The other high point for me was RC Green’s talk on the results of
the REVEAL (Risk Evaluation and Education for Alzheimer’s Disease)
study. This is one of the few studies [that I know of] that has
measured how folks react to genetic risk testing–whether intensive
counseling pre- and post-test minimizes adverse psychological effects
or maximizes information recall/understanding, how folks interpret and
act on risk estimates. Lots of ink has been spilled about these things,
but there has not been much empirical research along these
lines–although that is sure to change soon. In his keynote, Francis
Collins highlighted this [empirical research into how best to convey
information from genetic tests, how these tests are used by physicians
and patients] as an important area for future research.
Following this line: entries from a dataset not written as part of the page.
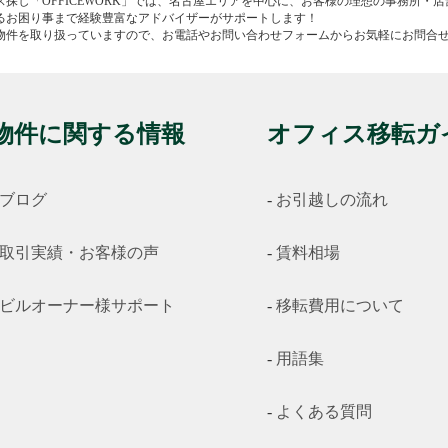
ス探し「OFFICEWORK」では、名古屋エリアを中心に、お客様の理想の事務所・
るお困り事まで経験豊富なアドバイザーがサポートします！
物件を取り扱っていますので、お電話やお問い合わせフォームからお気軽にお問合
物件に関する情報
オフィス移転ガ
ブログ
お引越しの流れ
取引実績・お客様の声
賃料相場
ビルオーナー様サポート
移転費用について
用語集
よくある質問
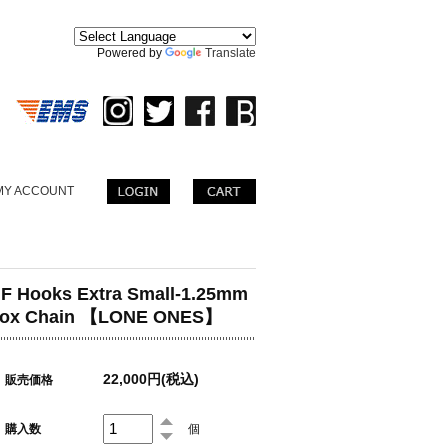
。
Powered by
Translate
MY ACCOUNT
F Hooks Extra Small-1.25mm
ox Chain 【LONE ONES】
22,000円(税込)
販売価格
購入数
個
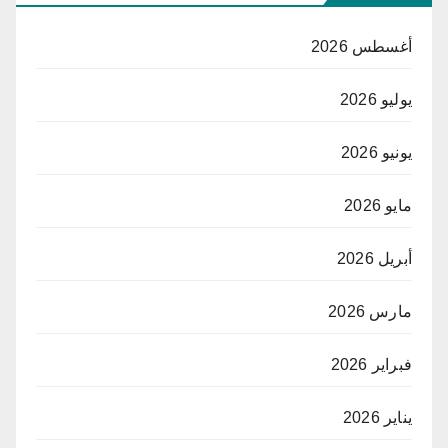
أغسطس 2026
يوليو 2026
يونيو 2026
مايو 2026
أبريل 2026
مارس 2026
فبراير 2026
يناير 2026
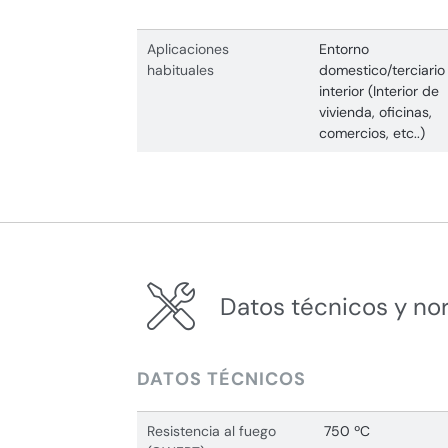
Aplicaciones
Entorno
habituales
domestico/terciario
interior (Interior de
vivienda, oficinas,
comercios, etc..)
Datos técnicos y no
DATOS TÉCNICOS
Resistencia al fuego
750 ºC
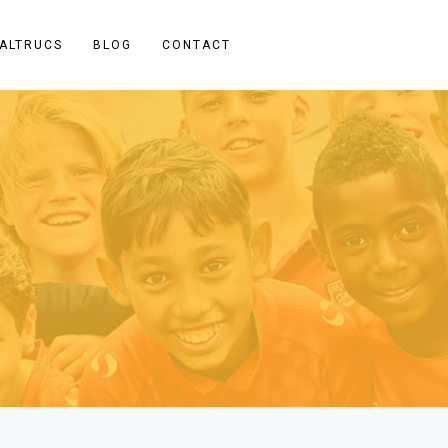
ALTRUCS
BLOG
CONTACT
oi.
ende
 we
ls
Recente berichten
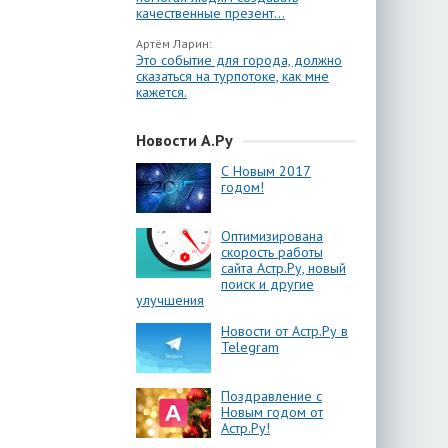
качественные презент...
Артём Ларин:
Это событие для города, должно
сказаться на турпотоке, как мне
кажется.
Новости А.Ру
С Новым 2017
годом!
Оптимизирована
скорость работы
сайта Астр.Ру, новый
поиск и другие
улучшения
Новости от Астр.Ру в
Telegram
Поздравление с
Новым годом от
Астр.Ру!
This is indeed an incredibly important (and astonishingly under-studied) field. I recently saw a presentation by Theresa Marteau describing her currently unpublished systematic literature review of studies looking at the effects of genetic testing results on behaviour. I was shocked at how little literature actually exists on this topic, but also intrigued by the general findings of the studies done so far: it seems as though testing results – even for serious diseases – actually have virtually no impact on long-term behaviour or quality of life.
There’s clearly much more research to be done here, but if this general finding is confirmed it would be both good and bad news for personal genomics companies: good news in that it means that the wilder claims of critics (customers jumping off bridges after receiving news of an increased Alzheimer’s risk) are overblown, but obviously bad news in that one of the primary stated motivations of companies like 23andMe is to motivate customers to improve their lifestyle.
Anyway, it sounds as though we will soon have a much clearer idea one way or the other about the effects of genetic data on behaviour. It will be good to see the discussion on this issue driven by data rather than protectionistic fear-mongering on one hand and commercial hype on the other.